Still, it says something about the predicament – about the man and his predicament – that even in defending himself against the charge that he shaded the truth in the run-up to the war in Iraq, he’s gone right ahead and shaded the truth yet again.
“Some Democrats and anti-war critics,” he announced just the other day, “are now claiming we manipulated the intelligence and misled the American people about why we went to war. These critics are fully aware that a bipartisan Senate investigation found no evidence of political pressure to change the intelligence community’s judgments related to Iraq’s weapons programs.”
Which would be a perfectly reasonable defense, if only the “bipartisan Senate investigation” had actually looked for the evidence – for all the evidence. True, investigators in the Senate and elsewhere found nothing to prove that the administration had pressured the CIA to “change” its evaluation of Saddam Hussein’s intentions and capabilities.
But they never examined what the administration did and didn’t do with the information: which frightening tidbits were shouted from the rooftops as if they were the whole story, and which doubts and dissents and caveats were stuffed into a desk drawer somewhere.

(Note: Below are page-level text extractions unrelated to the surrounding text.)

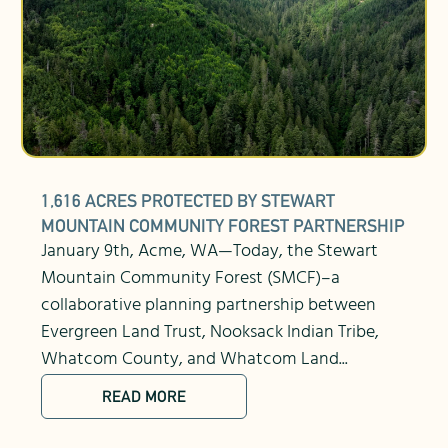
1,616 ACRES PROTECTED BY STEWART
MOUNTAIN COMMUNITY FOREST PARTNERSHIP
January 9th, Acme, WA—Today, the Stewart
Mountain Community Forest (SMCF)–a
collaborative planning partnership between
Evergreen Land Trust, Nooksack Indian Tribe,
Whatcom County, and Whatcom Land...
READ MORE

The head of the president’s own commission on weapons of mass destruction admitted as much; his panel hadn’t been authorized to look into how information might have been used, or misused. Surely the president knows that. Surely he’s “fully aware” that the whole question of how his administration used the intelligence was taken off the table by Congress until after the 2004 election. And surely even this man who says he doesn’t read newspapers knows that, a full year later, the relevant Senate committee still hasn’t quite gotten around to digging into the matter.
Surely the president knows all this, knows the truth – and yet he chooses to distort it.
Lest you think it’s a one-time slip, this Bush bait-and-switch, cast your eyes on the White House’s own Web site, and the area called “Setting the Record Straight.” (Who says these people don’t have a sense of humor?) Here’s the White House trying to knock down a charge from Sen. Carl Levin that the president deceived the American people by suggesting over and over again a link between Saddam Hussein and the murderous attacks of 9/11.
“But,” screams the White House, in bold-face type and Capital Letters, “Sen. Levin And Other Democrats Previously Said That Iraq Was A Part Of The War On Terror.” Followed by a selection of quotes from Sen. Levin (and Sen. Clinton, and Sen. Kerry) attesting to the utter rottenness of Saddam Hussein.
But Levin hadn’t said Saddam wasn’t a bad guy, or a destabilizing force in the Middle East. He’d said that the president’s constant suggestion that Saddam was linked to 9/11 was wrong. Knowingly wrong. A deception. So “Setting the Record Straight”? More like another bait-and-switch.
Call it a pattern.
“These baseless attacks,” the president declares, “send the wrong signal to our troops … “
It’s nice that the president is so concerned about sending wrong signals to our troops. Here’s how to send wrong signals to our troops: Send them into battle without adequate body armor, or adequate armor for their vehicles. Send them in without a plan – without a clue – for restoring vital services after the fighting stops. Send them in in numbers insufficient to complete the job, to restore and maintain security throughout Iraq. Send them in with theories, and ignore the awful reality on the ground. And then, when people criticize you and the way you’ve managed your war, say that they’re harming those soldiers and sailors and Marines.
There’s a big difference between standing behind our troops and hiding behind our troops.
People are noticing. No wonder the president looks so unhappy.